The new mantra for treasury to stay competitive

Remaining competitive in a complex and uncertain environment has become a daily challenge for every organisation.

More regulation and more cautious market participants. These are just two outcomes of the financial crisis, which has in turn led to the availability of external sources of credit to shrink. Consequently, organisations have shifted their focus to internal funding opportunities. Cue the increasingly important role of the Treasury function, whose primary task is to uncover hidden sources of capital and unlock working capital.

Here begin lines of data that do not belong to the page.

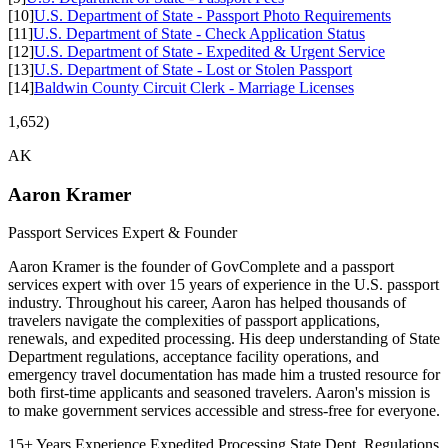
[10]
U.S. Department of State - Passport Photo Requirements
[11]
U.S. Department of State - Check Application Status
[12]
U.S. Department of State - Expedited & Urgent Service
[13]
U.S. Department of State - Lost or Stolen Passport
[14]
Baldwin County Circuit Clerk - Marriage Licenses
1,652)
AK
Aaron Kramer
Passport Services Expert & Founder
Aaron Kramer is the founder of GovComplete and a passport
services expert with over 15 years of experience in the U.S. passport
industry. Throughout his career, Aaron has helped thousands of
travelers navigate the complexities of passport applications,
renewals, and expedited processing. His deep understanding of State
Department regulations, acceptance facility operations, and
emergency travel documentation has made him a trusted resource for
both first-time applicants and seasoned travelers. Aaron's mission is
to make government services accessible and stress-free for everyone.
15+ Years Experience
Expedited Processing
State Dept. Regulations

The new mantra is simply stated: free-up trapped cash, and diversify internal and external sources of capital to reduce risk and cost. In a fast-paced global finance environment, companies have understood that optimising their working capital provides a competitive advantage, maintains the organisation’s health and keeps stakeholders satisfied. This translates into increasing market demand for banks and system providers to take a holistic approach to cash, trade and supply chain management. Why? Because the right mix of products, combined with an advisory approach from your banking provider, increases the efficiency of the cash conversion cycle and the entire financial value chain.

Fit for purpose: how to re-think your treasury set up

(…) optimising working capital provides a competitive advantage, maintains the organisation’s health and keeps stakeholders satisfied.

1
MASTER THE RIGHT PAYMENT AND COLLECTION METHOD:
knowing which instrument is most suitable to your market is the key to reducing “float time” of collections and the cost of payments. A cheque payment is typically slower and riskier than a standard domestic payment.

Virtual purchase cards are becoming valid alternatives to reduce administrative costs, improve days payable outstanding, and optimise reconciliation. Simplification is a must.

2
ENHANCE COLLECTIONS PROCESSES WITH NEW TECHNIQUES:
creating visibility and transparency over your receivables improves reconciliation processes and enables more informed decisions on when and where cash will be. ‘Virtual Accounts’ is a topic trending right now in the corporate world; they offer credible solutions to enhance the accuracy of forecasting and a positive impact on days sales outstanding. Leading to a straight-through reconciliation process, Virtual Accounts reduce the risk of chasing unpaid invoices by matching each supplier with a virtual IBAN.
3
STREAMLINE FUND MOVEMENTS WITH LIQUIDITY STRUCTURES:

 effective control of financial transactions within an organisation is crucial to minimising “bubbles” of cash tied up within an organisation’s working capital. Liquidity concentration techniques (“cash pooling”) and netting of intercompany invoices are useful cash management instruments to reduce the number of transactions, and in so doing increase visibility over cash now made available for investing.

4
LEVERAGE THE CASH MANAGEMENT STRUCTURE FOR YOUR SUPPLY CHAIN PROGRAMME:
whether a payment factory, shared service centre, or in-house bank, the centralisation of cash management provides the ideal platform for a supply chain finance programme. These structures provide banks with a single point of entry to corporates, equipping organisations’ Treasury teams with an intuitive dashboard to help manage payments and collections, receivables discounting, and supplier finance programmes.

5
DESIGN A FIT FOR PURPOSE SUPPLY CHAIN PROGRAMME:
selecting the right factoring / reverse factoring programme helps your organisation build a strong reputation in the market and keeps it abreast of competitors. Besides unlocking internal funds by improving the cash-to-cash cycle, it will positively affect the cost of external funding. Optimising the financial chain – from the processing of working capital items (receivables, payables and inventories) to their monetisation (receivables, payables and inventory programmes) – means looking holistically at cash management and supply chain. Ensuring the right mix of these two ingredients will lead the change.


Re-thinking the financial supply chain should be a core objective of every Treasury organisation. Decisions taken by Treasury teams are increasingly influential, affecting suppliers, clients and – ultimately – the bottom line. Therefore there is a real need for awareness around financial choices and the resulting benefits for all stakeholders.

There is no “one size fits all” solution; instead, market regulations, market practices, and industry sector need to be taken into consideration. Do it right, and you create a strong “financial value chain” culture within your organisation, which will add value for your organisation.